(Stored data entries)
[Start of section]

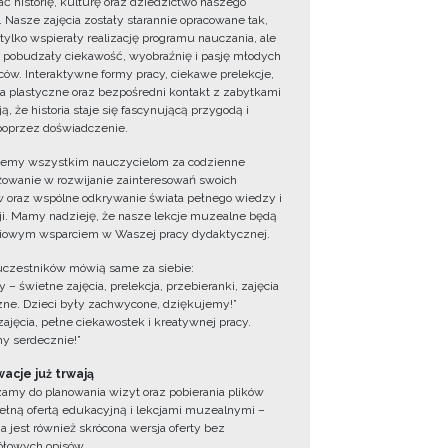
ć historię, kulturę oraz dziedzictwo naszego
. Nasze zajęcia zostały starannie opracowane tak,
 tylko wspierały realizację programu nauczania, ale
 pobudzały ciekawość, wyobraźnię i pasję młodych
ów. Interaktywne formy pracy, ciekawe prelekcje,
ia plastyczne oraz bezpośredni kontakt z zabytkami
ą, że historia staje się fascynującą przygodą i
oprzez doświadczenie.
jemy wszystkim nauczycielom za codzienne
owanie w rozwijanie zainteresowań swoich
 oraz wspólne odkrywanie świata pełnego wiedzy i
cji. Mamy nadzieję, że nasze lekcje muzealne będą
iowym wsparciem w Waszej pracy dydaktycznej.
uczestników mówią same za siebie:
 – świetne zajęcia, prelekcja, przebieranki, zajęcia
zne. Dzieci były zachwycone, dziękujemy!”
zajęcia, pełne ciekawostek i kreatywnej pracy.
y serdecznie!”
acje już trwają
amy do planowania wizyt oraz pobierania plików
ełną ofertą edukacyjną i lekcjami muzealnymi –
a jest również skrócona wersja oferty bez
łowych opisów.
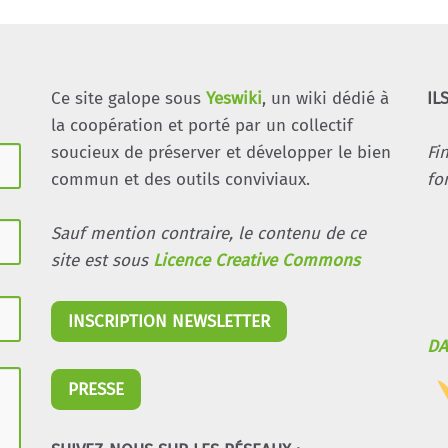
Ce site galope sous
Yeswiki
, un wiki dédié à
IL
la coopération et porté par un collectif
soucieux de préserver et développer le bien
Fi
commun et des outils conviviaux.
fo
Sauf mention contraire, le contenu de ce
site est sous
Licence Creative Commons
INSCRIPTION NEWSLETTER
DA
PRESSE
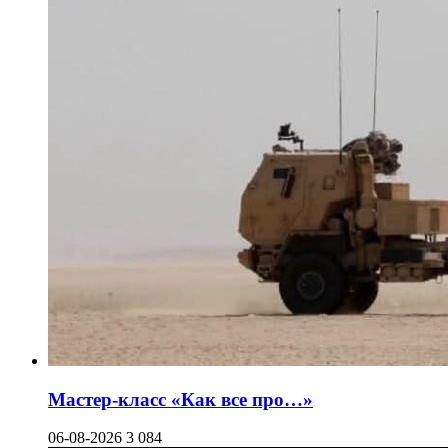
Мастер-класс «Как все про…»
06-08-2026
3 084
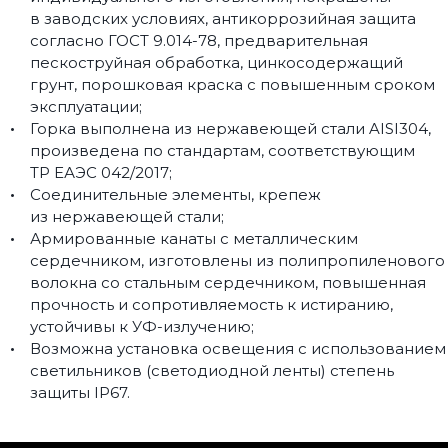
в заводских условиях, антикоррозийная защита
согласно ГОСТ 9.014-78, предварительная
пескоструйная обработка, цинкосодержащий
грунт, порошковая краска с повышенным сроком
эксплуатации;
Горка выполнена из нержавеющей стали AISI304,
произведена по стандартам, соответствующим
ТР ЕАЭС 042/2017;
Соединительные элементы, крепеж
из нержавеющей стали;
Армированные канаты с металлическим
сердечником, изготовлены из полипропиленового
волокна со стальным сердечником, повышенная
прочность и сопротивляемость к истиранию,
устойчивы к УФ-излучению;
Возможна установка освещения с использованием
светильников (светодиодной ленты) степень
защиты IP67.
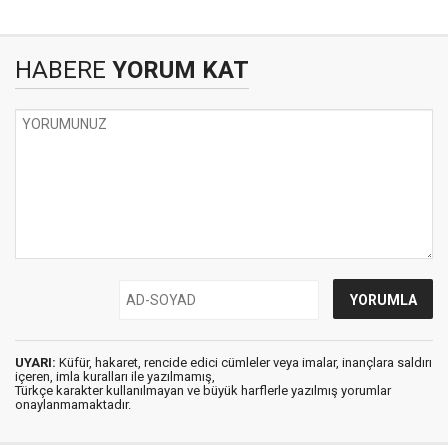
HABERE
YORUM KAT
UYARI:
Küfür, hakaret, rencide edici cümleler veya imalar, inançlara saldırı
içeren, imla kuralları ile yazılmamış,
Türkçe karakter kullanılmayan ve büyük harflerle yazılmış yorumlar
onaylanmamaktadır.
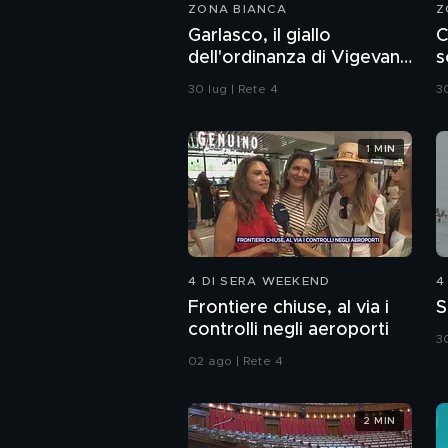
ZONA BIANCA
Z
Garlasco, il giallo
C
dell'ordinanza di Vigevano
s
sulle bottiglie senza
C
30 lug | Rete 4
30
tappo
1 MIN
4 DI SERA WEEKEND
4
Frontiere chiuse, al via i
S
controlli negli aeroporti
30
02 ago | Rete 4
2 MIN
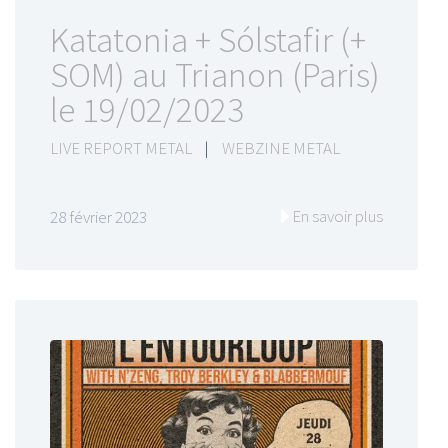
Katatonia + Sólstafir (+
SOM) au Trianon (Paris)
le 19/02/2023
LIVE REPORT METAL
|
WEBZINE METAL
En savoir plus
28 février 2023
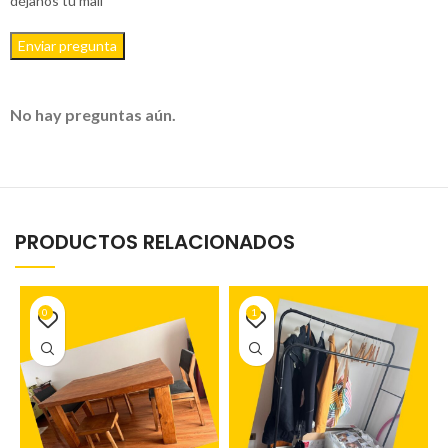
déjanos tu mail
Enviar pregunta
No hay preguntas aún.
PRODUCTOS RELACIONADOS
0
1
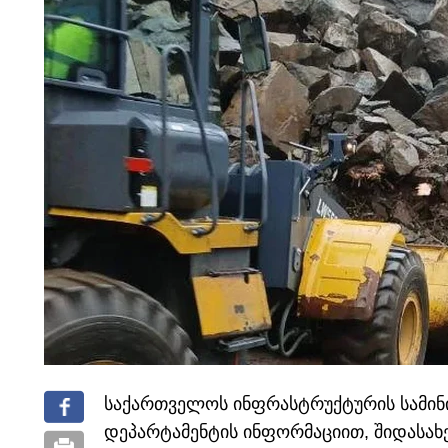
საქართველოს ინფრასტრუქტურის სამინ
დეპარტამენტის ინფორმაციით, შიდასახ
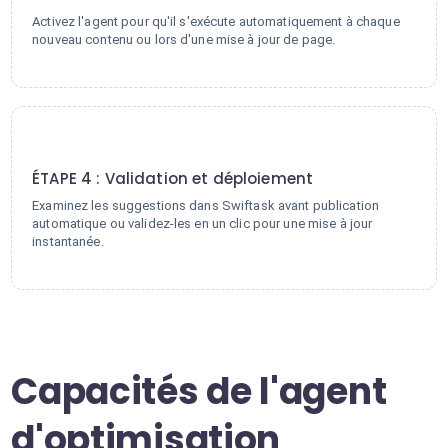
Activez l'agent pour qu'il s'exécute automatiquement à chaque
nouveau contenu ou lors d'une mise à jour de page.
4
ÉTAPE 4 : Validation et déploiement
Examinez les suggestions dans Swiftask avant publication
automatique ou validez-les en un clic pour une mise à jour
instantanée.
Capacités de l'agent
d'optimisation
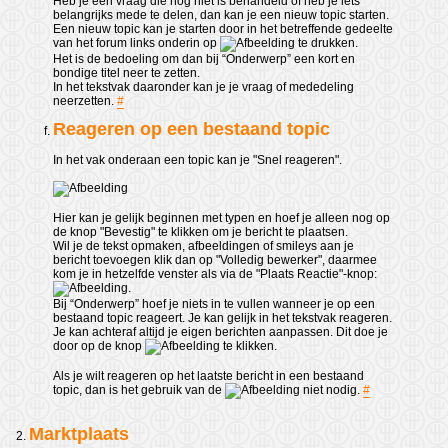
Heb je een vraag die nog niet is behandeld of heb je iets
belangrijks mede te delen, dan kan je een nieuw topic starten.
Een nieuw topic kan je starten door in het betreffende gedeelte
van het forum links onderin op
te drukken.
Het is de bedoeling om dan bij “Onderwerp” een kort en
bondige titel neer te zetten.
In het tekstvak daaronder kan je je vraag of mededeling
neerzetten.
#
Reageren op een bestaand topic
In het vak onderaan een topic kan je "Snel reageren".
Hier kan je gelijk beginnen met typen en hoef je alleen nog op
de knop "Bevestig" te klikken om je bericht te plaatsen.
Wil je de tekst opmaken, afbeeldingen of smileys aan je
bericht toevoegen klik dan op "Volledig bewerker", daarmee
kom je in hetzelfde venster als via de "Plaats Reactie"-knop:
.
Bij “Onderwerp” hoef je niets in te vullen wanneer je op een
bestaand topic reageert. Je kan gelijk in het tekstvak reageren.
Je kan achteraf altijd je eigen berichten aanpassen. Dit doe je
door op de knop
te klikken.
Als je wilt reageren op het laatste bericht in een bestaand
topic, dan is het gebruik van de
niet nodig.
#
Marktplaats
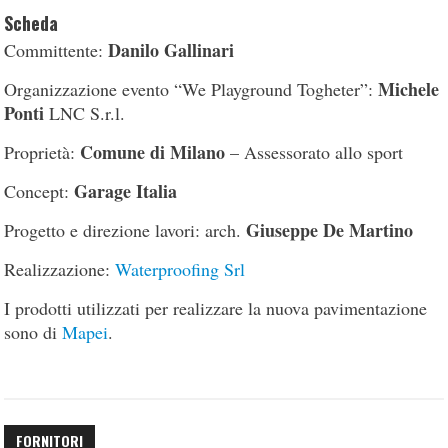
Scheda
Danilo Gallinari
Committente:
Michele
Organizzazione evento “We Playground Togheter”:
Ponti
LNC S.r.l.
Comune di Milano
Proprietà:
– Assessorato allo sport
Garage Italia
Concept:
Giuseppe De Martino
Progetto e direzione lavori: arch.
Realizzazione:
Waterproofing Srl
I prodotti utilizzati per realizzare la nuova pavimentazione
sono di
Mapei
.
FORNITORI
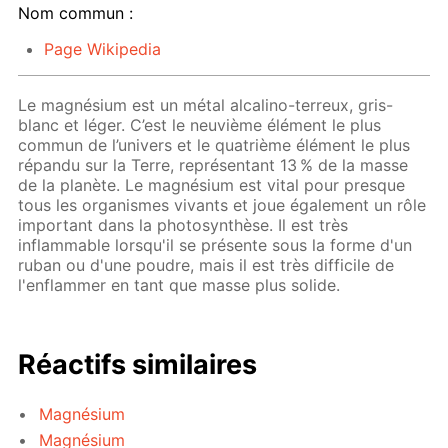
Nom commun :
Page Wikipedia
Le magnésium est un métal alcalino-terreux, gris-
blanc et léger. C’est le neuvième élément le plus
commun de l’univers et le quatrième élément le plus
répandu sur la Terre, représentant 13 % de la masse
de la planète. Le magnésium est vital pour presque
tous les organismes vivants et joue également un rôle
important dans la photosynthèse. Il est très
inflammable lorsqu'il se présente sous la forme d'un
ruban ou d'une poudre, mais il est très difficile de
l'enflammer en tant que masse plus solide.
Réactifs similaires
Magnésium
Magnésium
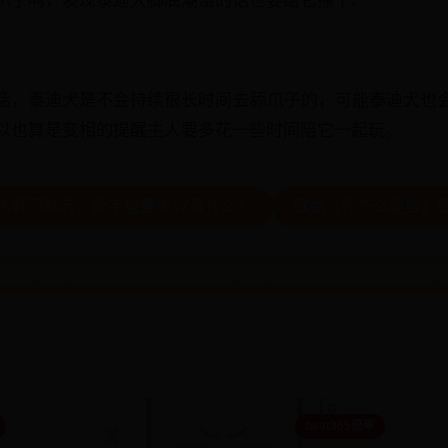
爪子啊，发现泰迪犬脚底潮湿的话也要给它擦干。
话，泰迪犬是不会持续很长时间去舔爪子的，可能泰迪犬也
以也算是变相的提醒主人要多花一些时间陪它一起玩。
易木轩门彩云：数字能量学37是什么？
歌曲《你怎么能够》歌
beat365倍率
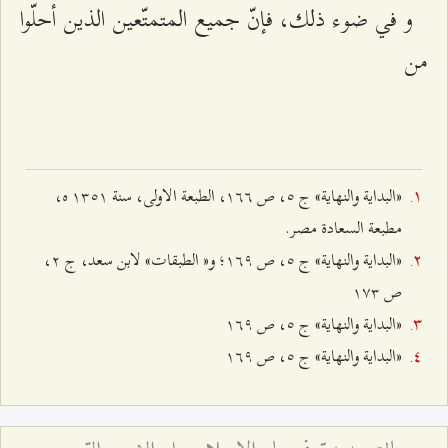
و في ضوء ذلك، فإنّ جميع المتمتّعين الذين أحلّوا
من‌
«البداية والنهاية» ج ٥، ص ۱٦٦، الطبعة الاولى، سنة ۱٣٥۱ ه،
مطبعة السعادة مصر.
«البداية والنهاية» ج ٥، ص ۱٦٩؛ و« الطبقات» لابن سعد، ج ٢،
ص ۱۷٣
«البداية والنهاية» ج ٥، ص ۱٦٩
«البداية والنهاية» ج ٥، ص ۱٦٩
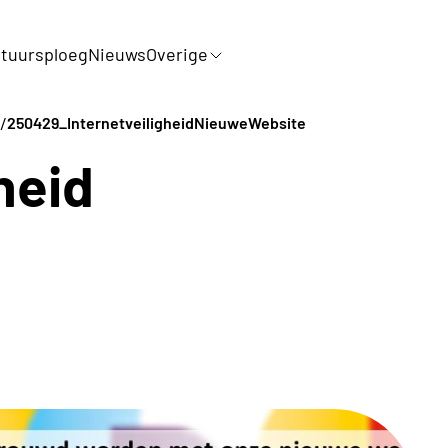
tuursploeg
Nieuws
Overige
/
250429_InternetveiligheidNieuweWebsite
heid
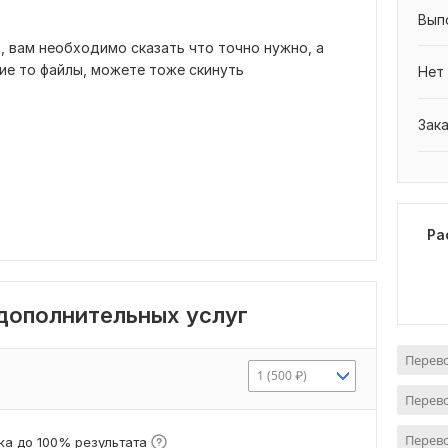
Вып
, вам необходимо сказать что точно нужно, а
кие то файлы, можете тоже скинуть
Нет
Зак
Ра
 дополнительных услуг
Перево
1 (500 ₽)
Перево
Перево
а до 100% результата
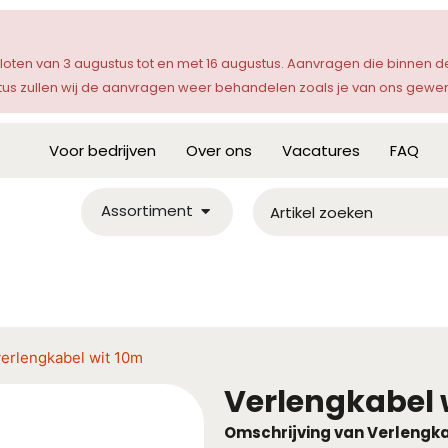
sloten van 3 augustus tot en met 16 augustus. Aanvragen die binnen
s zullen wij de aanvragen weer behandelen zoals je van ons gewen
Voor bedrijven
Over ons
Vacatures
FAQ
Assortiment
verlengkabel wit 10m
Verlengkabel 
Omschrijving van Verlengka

[End of section]

> Instructions for the task
Pick out and copy the lines of the entries that hold the string "oraz".

> Task answer
ć historię, kulturę oraz dziedzictwo naszego
ia plastyczne oraz bezpośredni kontakt z zabytkami
 oraz wspólne odkrywanie świata pełnego wiedzy i
amy do planowania wizyt oraz pobierania plików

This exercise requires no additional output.